Task statement:
What needs reproducing is the run of lines in the data below starting at the line with "เคส iPad Pro 11″ (5th/2024) – สี" and ending at the line with "SOBREPOR BT 3000 IN", both ends included. Copy it exactly, without pictures, and add nothing.

—————

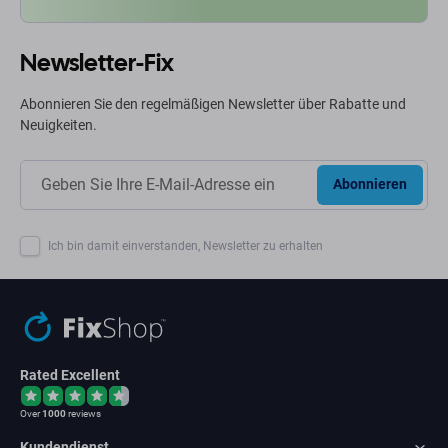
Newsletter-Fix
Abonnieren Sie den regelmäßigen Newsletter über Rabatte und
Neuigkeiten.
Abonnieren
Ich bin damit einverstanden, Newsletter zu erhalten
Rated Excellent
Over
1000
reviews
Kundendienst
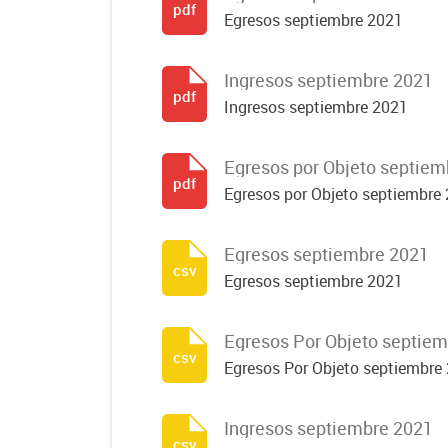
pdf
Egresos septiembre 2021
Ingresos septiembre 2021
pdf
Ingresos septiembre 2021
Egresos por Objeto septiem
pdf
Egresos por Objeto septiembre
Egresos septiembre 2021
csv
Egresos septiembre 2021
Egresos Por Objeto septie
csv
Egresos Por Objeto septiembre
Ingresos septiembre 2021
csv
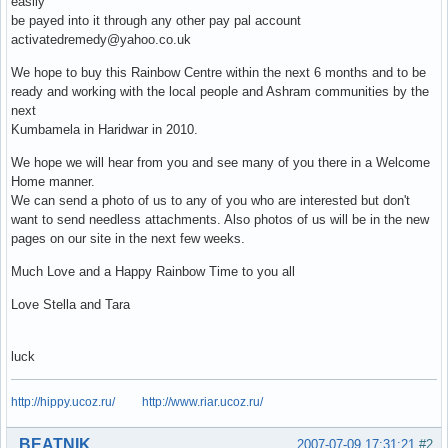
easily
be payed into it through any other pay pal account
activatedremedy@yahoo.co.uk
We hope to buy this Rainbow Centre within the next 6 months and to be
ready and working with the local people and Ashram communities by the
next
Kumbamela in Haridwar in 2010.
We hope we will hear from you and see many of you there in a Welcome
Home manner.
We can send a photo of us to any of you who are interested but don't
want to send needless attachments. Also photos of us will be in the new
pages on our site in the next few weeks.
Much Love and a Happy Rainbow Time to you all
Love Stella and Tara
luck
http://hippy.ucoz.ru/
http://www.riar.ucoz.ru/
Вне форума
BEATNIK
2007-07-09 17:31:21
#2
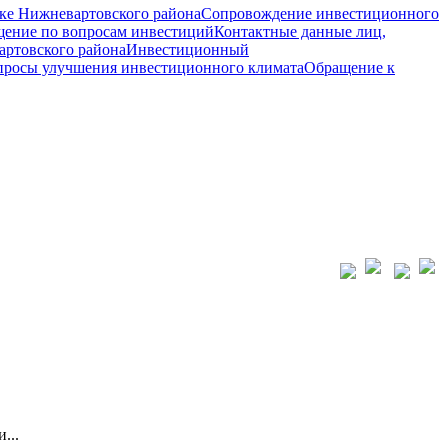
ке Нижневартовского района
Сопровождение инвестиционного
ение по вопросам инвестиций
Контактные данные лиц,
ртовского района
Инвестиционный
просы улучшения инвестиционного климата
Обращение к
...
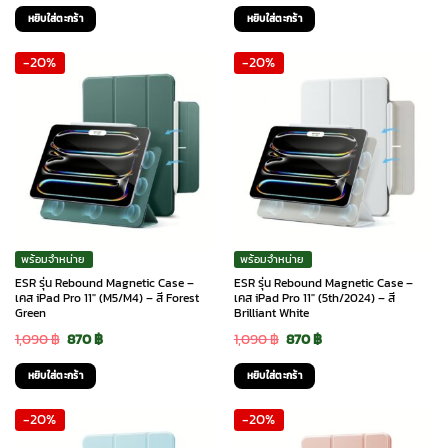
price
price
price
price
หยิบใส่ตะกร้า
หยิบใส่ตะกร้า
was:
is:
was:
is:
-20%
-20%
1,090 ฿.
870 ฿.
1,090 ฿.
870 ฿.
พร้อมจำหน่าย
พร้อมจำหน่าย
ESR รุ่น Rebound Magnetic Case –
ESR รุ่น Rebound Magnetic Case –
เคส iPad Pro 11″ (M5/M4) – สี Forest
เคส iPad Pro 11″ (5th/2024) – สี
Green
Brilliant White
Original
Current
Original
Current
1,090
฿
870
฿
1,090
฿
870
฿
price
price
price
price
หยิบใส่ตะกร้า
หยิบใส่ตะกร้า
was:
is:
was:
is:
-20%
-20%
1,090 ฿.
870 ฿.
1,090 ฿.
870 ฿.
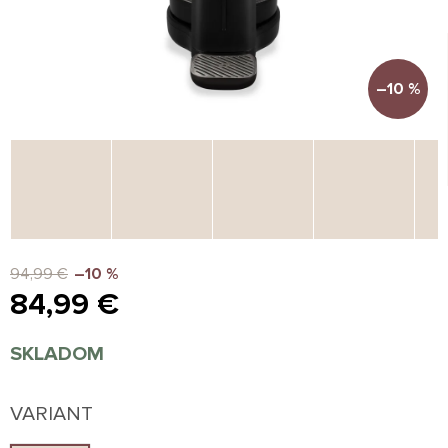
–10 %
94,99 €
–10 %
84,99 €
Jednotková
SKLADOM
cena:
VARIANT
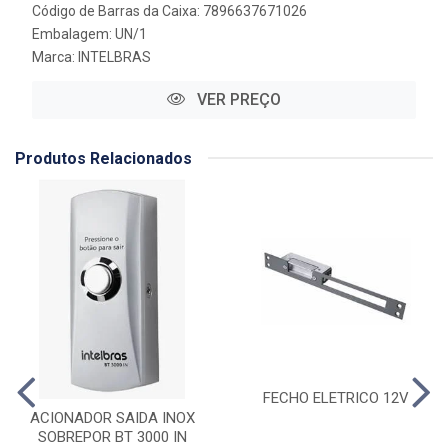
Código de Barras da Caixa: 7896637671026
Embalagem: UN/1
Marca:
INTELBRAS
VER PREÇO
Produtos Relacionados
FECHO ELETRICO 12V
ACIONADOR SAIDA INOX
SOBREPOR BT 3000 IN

—————

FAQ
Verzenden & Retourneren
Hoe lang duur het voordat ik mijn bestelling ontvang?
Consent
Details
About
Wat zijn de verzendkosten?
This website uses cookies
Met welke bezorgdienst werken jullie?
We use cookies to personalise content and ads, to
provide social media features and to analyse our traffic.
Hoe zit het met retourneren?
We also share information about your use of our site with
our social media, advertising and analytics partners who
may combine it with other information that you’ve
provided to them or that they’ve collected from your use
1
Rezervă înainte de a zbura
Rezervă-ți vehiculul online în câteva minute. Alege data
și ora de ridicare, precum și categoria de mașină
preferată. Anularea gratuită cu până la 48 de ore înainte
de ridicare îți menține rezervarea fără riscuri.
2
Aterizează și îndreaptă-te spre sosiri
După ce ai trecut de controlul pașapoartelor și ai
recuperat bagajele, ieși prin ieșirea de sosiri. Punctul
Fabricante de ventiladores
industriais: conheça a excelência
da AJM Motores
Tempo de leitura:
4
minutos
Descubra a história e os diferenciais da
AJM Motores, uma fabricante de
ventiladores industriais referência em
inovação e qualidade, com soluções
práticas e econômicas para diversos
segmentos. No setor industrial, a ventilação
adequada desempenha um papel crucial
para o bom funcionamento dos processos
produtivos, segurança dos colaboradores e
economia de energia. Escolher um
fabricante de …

—————

Result of the task:
เคส iPad Pro 11″ (5th/2024) – สี
Green
Brilliant White
Original
Current
Original
Current
1,090
฿
870
฿
1,090
฿
870
฿
price
price
price
price
หยิบใส่ตะกร้า
หยิบใส่ตะกร้า
was:
is:
was:
is:
-20%
-20%
1,090 ฿.
870 ฿.
1,090 ฿.
870 ฿.
–10 %
94,99 €
–10 %
84,99 €
Jednotková
SKLADOM
cena:
VARIANT
Código de Barras da Caixa: 7896637671026
Embalagem: UN/1
Marca:
INTELBRAS
VER PREÇO
Produtos Relacionados
FECHO ELETRICO 12V
ACIONADOR SAIDA INOX
SOBREPOR BT 3000 IN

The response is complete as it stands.